Dichtung und Wahrheit des Immissionshandels

Am 4. September hat die Financial Times einen Eintrag über die europäischen Energiepreise gepostet. Ich habe den wegen geringer Englischkompetenz mal mit dem Google-Übersetzer übertragen und nach Gefühl etwas geglättet.

„Auch wenn europäische Stromkonzerne über immer grünere langfristige Transformationspläne berichten, planen sie, in naher Zukunft mehr Kohle zu verbrennen. Ökonomisch haben sie kaum eine Wahl, wenn sie die europäischen Regelungen zu CO2-Preisen befolgen und gleichzeitig die Stromkosten für ihre Endverbraucher minimieren wollen. Und auf jeden Fall wird ihnen in diesem Winter wahrscheinlich das Benzin knapp.“

„Die Absicht der europäischen Regulierungen und des Emissionsmarktes war es, die Gesamtkosten von Kohlestrom so weit zu erhöhen, dass die Wirtschaft den Ersatz des Brennstoffs durch erneuerbare Energien, Atomkraft oder (etwas saubereres) Gas erzwingt. (…) Im Rahmen des EU-Emissionshandelssystems müssen Verschmutzer Genehmigungen kaufen, um Kohlenstoff über den vereinbarten Werten zu emittieren. Unternehmen, die weniger als vereinbart emittieren, können Schadstoffe verkaufen und so einen Anreiz zur Emissionsreduzierung schaffen. Theoretisch sollte das Kohle teurer und Gas billiger machen.“

„(…) Nach Berücksichtigung des Preises für Emissionszertifikate lagen die Kosten für die Stromerzeugung mit Gas in Deutschland in der letzten Augustwoche bei etwa 104 € pro Megawattstunde, die Kosten für die Stromerzeugung mit Kohle bei etwa 97 € pro Megawattstunde. (…) Das liegt unter anderem daran, dass die Preise für CO2-Emissionszertifikate nicht so stark gestiegen sind wie für Kohle oder Gas.“

„Dies könnte auf den unvollkommenen Betrieb des europäischen Emissionskreditsystems zurückzuführen sein.
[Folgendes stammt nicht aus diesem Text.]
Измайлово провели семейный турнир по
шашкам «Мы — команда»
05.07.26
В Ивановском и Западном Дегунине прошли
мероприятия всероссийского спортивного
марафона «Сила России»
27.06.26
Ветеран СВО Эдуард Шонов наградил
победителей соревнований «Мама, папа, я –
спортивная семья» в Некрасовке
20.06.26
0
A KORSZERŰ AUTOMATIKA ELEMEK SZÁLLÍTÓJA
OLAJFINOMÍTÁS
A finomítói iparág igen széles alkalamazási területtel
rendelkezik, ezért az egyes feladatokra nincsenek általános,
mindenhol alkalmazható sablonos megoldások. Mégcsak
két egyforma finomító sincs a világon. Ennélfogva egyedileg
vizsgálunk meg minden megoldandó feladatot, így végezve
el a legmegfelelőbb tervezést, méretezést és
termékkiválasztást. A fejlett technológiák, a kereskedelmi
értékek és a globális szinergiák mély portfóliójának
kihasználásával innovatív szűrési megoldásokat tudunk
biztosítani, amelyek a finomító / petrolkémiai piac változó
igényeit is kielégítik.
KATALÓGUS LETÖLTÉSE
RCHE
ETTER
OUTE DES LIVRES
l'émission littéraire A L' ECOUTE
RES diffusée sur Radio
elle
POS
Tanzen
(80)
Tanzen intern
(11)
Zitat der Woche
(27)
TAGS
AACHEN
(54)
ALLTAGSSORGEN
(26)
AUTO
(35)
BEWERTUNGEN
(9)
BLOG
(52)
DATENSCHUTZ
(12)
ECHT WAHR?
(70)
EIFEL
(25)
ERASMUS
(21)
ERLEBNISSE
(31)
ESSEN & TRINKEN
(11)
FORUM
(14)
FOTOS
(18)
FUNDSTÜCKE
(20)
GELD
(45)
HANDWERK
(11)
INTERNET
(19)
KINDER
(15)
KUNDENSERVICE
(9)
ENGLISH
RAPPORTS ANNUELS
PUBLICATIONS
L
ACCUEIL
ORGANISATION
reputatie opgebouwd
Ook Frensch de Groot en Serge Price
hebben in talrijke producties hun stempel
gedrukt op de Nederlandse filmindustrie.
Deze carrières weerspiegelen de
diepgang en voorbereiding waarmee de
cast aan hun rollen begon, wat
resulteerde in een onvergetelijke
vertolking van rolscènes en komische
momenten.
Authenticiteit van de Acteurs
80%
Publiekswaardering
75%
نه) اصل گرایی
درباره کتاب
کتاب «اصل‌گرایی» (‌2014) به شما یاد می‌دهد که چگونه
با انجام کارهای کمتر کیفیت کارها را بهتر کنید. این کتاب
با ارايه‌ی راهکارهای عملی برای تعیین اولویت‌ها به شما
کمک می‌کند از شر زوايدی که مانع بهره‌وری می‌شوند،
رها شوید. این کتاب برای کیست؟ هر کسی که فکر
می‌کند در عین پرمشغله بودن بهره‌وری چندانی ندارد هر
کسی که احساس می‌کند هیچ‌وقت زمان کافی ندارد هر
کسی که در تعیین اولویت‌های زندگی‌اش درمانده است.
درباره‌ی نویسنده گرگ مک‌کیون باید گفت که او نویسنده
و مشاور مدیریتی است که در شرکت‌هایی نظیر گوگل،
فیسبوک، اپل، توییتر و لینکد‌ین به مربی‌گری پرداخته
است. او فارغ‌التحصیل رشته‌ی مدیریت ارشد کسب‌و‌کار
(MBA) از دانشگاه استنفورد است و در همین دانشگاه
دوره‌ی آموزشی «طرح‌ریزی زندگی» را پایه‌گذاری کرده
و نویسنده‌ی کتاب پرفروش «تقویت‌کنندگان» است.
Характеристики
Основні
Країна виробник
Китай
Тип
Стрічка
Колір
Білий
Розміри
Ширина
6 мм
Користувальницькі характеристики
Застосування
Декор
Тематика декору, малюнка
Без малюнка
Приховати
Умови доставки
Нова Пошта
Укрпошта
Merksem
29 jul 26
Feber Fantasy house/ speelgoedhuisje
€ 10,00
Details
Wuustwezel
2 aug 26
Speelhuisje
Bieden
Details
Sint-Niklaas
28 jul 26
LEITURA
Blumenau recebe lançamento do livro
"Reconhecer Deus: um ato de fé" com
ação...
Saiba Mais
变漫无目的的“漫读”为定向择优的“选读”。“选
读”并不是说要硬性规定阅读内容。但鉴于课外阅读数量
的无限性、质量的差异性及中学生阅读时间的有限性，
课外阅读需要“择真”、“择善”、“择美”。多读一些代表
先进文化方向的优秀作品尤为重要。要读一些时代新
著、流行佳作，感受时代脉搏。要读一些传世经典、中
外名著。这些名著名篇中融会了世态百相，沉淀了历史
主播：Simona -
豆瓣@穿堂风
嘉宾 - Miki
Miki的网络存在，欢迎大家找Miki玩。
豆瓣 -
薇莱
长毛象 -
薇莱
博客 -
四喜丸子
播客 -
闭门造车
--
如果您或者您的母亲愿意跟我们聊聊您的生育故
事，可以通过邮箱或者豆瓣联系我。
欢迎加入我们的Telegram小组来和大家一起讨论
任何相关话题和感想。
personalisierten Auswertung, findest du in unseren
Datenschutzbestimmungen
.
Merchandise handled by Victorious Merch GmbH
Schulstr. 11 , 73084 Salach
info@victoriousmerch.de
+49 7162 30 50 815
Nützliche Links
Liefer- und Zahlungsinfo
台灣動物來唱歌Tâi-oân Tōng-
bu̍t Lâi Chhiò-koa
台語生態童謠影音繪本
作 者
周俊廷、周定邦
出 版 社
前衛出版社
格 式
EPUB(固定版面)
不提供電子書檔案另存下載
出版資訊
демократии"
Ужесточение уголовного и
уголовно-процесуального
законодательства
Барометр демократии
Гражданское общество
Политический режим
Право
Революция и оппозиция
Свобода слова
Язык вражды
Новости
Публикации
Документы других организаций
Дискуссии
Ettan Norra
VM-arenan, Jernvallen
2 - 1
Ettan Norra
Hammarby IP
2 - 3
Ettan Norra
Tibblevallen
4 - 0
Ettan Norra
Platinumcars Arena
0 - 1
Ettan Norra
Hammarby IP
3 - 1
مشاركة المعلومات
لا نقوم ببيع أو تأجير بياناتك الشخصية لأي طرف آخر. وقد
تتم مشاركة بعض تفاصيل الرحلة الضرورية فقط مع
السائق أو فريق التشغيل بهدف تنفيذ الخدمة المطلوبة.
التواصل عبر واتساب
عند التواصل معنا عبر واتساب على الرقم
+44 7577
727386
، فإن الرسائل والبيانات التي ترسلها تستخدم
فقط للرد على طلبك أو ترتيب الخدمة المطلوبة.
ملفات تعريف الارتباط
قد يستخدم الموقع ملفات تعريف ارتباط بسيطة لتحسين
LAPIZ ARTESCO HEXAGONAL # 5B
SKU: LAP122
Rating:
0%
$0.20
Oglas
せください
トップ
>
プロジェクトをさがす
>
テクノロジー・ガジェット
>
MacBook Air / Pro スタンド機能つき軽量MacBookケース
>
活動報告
Aber ich würde auch vermuten, dass die Energiehandelsabteilungen aufgrund des Potenzials für Russland, die Gaslieferungen stärker als erwartet zu erhöhen, zurückhaltend sein würden, viele CO2-Emissionszertifikate zu besitzen, was zu einem Preisverfall führen würde. Derzeit ist jedoch „Erdgas“, der Brennstoff für den Übergang zu einer vollständig erneuerbaren Energie und einer Kreislaufwirtschaft, knapp. Dies ist unter anderem Gazprom zu verdanken, dem russischen Gasriesen und Instrument der staatlichen Energiepolitik.“

„Gazprom ist seit langem ein bequemer Bösewicht für diejenigen, die steigende Gaspreise dafür verantwortlich machen wollen. Sie hat ihr Vorgehen im Gasmarkt in der Vergangenheit stets energisch verteidigt und wird dies voraussichtlich auch weiterhin tun. (…) Er hat sich jedoch gut aus dem europäischen Gasversorgungsengpass herausgearbeitet, wobei der Rubel-Aktienkurs von 210 im Januar auf 315 in der vergangenen Woche gestiegen ist. Auch in US-Dollar liegt Gazprom über dem Fünfjahreshoch und weist eine Dividendenrendite im niedrigen zweistelligen Bereich auf. Aber dann haben andere Aktien russischer Energiekonzerne hohe Renditen und niedrige Preise.“

„(…) Die europäischen Gaspreise sollten im Dezember oder Januar ihren Höhepunkt erreichen, genau wie Nordstream 2 vollständig ans Netz gehen soll. Aber auch dann werden die Gaspreise deutlich höher sein als 2019 und zwei- bis dreimal so hoch sein wie in den USA. Die Nachfrage dürfte weiterhin stark bleiben.“

„Wie andere europäische Firmen schließt Uniper Kohleanlagen und gibt Geld für die „Entwicklung der Wasserstoffinfrastruktur“ aus. Wenn solche Schritte jedoch die Gaspreise in die Höhe treiben, muss die europäische Ökologisierung ein populistisches politisches Risiko darstellen. Wenn die Rechnungen der Ratenzahler in diesem Winter geöffnet werden, werden wir sehen, ob Demagogen eine Gelegenheit ergreifen.“

Ich hatte den nach Schwindel und Betrug stinkenden Braten bereits im Mai gerochen und hatte meiner Freundin am 25.05.2021 Gazprom-Aktien zum Kurs von 5,735 € gekauft. Die Dividende liegt übrigens nicht im niedrigen zweistelligen Bereich, sondern bei 6,24 %. Heute hat der Gazpromkurs dank der Merkelschen EU-Energiepolitik 7,57 € erreicht, ein Plus von 32 % gegenüber Mitte Mai. Der märchenhafte Gewinn reicht leider immer noch nicht ganz, um die sagenhafte Energierechnung einer Wärmepumpe für den Winter zu bezahlen.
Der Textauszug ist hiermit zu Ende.